Project

Challenge

An efficient and goal-oriented use of artificial intelligence (AI) in real application scenarios requires detailed knowledge and, above all, experience in handling and using the corresponding technologies and concepts. Especially for SMEs the entry barriers are therefore high to position themselves on the market with innovative business models and products using AI.

This applies equally to new innovative approaches to combining AI and quantum computing (QC). Although there are a large number of algorithms for quantum computers, for example on websites, in textbooks and scientific publications - however, which algorithm can be used in which situation and how AI methods and algorithms can be executed on a manufacturer-specific quantum computer requires a comprehensive understanding of the theory and technology. Even if suitable algorithms are found, their implementation in executable programs that provide added value requires deep knowledge of the development environment of the respective quantum computers, as well as of the data essential for machine learning to train models.

Due to the complexity and novelty of these technological trends, there is a lack of easy access to know-how, data, algorithms, and experts in these fields, and especially the exchange of knowledge about open ecosystems and platforms.

Therefore, the development of a broad community based on a common platform for knowledge and technology exchange for Quantum-inspired Machine Learning (ML) is an opportunity to enable the economy and especially many SMEs to use both fields of technology and to guarantee access to these future key technologies.

Approach

This is exactly where the concept of PlanQK comes into play. The goal is the development of an open platform for Quantum-inspired Artificial Intelligence - QAI for short - to create and promote a corresponding ecosystem of Artificial Intelligence (AI) & Quantum Computing (QC) specialists, developers of concrete QKI applications as well as users, customers, service providers and consultants. The PlanQK platform, thus, provides the technical basis for the development of a community for Quantum-inspired Artificial Intelligence (QAI). The central artifacts are corresponding QAI algorithms, applications as well as data pools, which can originate from different sources.

PlanQK Vision

The QAI-Platform allows the capturing of algorithms from sources such as the web, published articles or books. In addition to ML and QC-algorithms, data also play a central role and should be able to be distributed and sold via the platform. Corresponding data pools can for example come from publicly available sources or from users and customers of the PlanQK-Platform. These algorithms and data pools are stored in a special database, the QAI-Algorithm & Data Content Store.

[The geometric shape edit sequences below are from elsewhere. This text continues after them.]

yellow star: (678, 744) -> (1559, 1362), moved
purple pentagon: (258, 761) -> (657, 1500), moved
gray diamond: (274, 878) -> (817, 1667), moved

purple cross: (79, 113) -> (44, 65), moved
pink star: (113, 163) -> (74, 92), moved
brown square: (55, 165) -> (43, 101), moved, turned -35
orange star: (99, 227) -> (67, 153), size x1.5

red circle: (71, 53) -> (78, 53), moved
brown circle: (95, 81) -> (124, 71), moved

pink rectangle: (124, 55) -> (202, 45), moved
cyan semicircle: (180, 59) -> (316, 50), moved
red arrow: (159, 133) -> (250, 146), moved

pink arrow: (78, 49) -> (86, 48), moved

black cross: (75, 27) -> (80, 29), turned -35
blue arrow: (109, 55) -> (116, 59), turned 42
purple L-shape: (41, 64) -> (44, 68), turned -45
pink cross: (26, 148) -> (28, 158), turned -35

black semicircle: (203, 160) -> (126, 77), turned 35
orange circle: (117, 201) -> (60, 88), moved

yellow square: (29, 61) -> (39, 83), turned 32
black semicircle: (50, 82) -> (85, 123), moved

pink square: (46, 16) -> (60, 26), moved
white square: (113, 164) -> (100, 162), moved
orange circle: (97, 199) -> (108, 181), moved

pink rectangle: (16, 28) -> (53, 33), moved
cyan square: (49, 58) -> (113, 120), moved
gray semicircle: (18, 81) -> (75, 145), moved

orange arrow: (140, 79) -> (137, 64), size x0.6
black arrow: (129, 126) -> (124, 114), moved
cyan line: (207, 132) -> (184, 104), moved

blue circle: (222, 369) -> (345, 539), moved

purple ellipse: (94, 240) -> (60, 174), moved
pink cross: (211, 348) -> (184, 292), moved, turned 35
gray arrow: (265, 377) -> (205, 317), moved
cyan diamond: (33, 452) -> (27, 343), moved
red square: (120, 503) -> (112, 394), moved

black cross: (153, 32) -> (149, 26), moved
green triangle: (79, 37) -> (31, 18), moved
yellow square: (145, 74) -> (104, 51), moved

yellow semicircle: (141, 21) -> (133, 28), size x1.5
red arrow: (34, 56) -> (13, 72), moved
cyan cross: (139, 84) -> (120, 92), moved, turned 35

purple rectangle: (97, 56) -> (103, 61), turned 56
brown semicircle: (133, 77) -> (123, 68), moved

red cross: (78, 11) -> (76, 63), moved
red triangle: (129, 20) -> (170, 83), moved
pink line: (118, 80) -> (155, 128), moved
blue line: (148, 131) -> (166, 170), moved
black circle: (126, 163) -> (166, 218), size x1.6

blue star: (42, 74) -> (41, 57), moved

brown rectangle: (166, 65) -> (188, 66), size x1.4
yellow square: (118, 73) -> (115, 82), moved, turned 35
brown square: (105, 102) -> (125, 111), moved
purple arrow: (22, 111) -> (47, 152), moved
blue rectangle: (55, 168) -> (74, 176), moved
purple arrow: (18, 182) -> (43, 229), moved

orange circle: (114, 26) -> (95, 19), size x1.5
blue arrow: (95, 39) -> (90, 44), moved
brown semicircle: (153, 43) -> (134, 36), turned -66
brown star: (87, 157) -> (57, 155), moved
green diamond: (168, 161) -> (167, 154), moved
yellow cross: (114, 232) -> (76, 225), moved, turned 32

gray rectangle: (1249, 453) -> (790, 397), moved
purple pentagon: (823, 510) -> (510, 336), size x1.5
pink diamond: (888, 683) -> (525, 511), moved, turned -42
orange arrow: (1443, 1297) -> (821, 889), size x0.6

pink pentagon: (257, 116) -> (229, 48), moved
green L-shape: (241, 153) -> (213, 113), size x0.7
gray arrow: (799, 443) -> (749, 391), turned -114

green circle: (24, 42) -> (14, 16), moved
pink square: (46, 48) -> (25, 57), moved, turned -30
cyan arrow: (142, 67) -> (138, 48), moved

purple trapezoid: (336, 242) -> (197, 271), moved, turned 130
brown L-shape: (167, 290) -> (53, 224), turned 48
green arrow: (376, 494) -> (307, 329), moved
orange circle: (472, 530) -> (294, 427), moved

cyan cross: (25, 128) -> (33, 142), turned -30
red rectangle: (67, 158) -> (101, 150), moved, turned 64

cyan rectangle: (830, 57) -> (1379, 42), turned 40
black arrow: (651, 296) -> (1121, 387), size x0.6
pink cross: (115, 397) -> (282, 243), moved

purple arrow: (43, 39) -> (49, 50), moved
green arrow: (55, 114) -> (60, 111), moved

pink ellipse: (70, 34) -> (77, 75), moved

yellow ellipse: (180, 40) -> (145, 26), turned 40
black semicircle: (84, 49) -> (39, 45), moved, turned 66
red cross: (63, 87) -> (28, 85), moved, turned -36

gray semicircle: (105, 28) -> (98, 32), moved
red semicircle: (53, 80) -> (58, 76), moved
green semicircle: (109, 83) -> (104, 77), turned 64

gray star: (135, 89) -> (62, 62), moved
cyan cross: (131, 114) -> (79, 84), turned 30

A public community (analogous to an open source community) or specialists of the PlanQK-Platform operator can access this database and analyze, clean up and unify the algorithms and data pools. As a result, each such quality assured algorithm and a number of data pools are stored in the QAI-Algorithm or QAI-Data-Repository. The data pools are used for quality assurance and validation by enabling customers and the community to compare different QAI-Algorithms, for example by using the data pools as training and test data.

Based on the quality-assured algorithms, developers can now implement these algorithms for execution on a quantum computer. These programs, called QAI-Apps, are also quality-assured and stored in the QAI-App-Repository.

Customers of the PlanQK platform can search for algorithms or data and buy corresponding, quality-assured algorithms and data pools. They can also use content directly without payment, which is provided for free. Likewise, programs that implement such algorithms, i.e. QAI-Apps, can be searched, purchased or, if applicable, used free of charge. If an algorithm or a data pool for a certain problem or domain cannot be found or if an algorithm is not yet implemented by a program, the customer can make corresponding requests to the community, service providers or even the platform operator.

When a purchase is made, the platform is capable of automatically packaging the algorithm or the program and any corresponding data to provision the package to a desired runtime and quantum computer for immediate execution and use.